- Film poster
- Hangul: 심판
- Hanja: 審判
- RR: Simpan
- MR: Simp'an
- Directed by: Park Chan-wook
- Written by: Park Chan-wook
- Produced by: Park Chan-wook
- Starring: Gi Ju-bong Koh In-bae Kwon Nam-hee Park Ji-il Choi Hak-rak Myeong Ji-yeon
- Cinematography: Park Hyun-Cheol
- Edited by: Kim Sang-bum
- Release date: 1999;
- Running time: 26 minutes
- Country: South Korea
- Language: Korean

= Judgement (1999 film) =

1999 Korean short film

Judgement is a 1999 short film by South Korean director Park Chan-wook based on the 1995 Sampoong Department Store collapse.

==Synopsis==
In a morgue lies the lifeless body of a girl, waiting to be identified.
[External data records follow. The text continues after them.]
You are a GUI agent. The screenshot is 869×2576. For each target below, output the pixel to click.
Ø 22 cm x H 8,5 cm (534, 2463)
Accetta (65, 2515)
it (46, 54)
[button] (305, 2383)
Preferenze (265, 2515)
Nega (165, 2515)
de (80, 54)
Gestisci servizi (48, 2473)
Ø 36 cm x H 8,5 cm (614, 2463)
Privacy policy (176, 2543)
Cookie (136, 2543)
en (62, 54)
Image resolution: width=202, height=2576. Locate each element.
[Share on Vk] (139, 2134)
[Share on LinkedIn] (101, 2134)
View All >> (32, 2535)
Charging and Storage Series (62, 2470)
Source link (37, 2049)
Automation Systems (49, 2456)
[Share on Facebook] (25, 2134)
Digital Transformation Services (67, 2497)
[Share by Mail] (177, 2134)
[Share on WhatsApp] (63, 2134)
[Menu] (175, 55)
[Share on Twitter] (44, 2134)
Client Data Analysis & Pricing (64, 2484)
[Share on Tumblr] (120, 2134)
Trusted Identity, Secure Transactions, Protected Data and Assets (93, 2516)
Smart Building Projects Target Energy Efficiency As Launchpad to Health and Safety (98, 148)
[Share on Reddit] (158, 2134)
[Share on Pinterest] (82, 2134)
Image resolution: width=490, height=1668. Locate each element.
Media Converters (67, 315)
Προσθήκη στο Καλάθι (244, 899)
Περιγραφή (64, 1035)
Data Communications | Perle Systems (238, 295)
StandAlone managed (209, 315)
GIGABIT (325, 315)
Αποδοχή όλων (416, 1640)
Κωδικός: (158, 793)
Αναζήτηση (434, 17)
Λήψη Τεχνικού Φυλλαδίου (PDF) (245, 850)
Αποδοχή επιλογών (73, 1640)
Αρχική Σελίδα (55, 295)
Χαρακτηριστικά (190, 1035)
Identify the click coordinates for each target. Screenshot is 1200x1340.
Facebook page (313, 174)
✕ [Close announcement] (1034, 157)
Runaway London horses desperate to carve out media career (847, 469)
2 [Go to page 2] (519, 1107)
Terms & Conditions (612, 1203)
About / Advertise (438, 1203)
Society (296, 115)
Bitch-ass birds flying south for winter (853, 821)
The girl was killed in the collapse of the Sampoong Department store and a wrongful death settlement has been offered to her family. The girl's body is claimed both by a middle-aged couple, who say she is their runaway daughter, and by one of the morgue employees, whose daughter disappeared seven years ago. The story is interspersed with documentary footage from various disasters.

==Cast==
- Gi Ju-bong as Funeral director
- Koh In-bae as Husband
- Kwon Nam-hee as Wife
- Park Ji-il as Public servant
- Choi Hak-rak as TV correspondent
- Myeong Ji-yeon as Daughter
- Lee Jong-yong as Cameraman
- Kim Tae-ryong as Girl in the photo

==Reception==
Another Mag praised the camera work and use of color in a mostly black-and-white film, noting how it foreshadows the stylistic hallmarks Park developed in later projects. The blog Film School Rejects described it as "a miniature triumph of genre blending", comparing it to both film noir and Korean soap opera.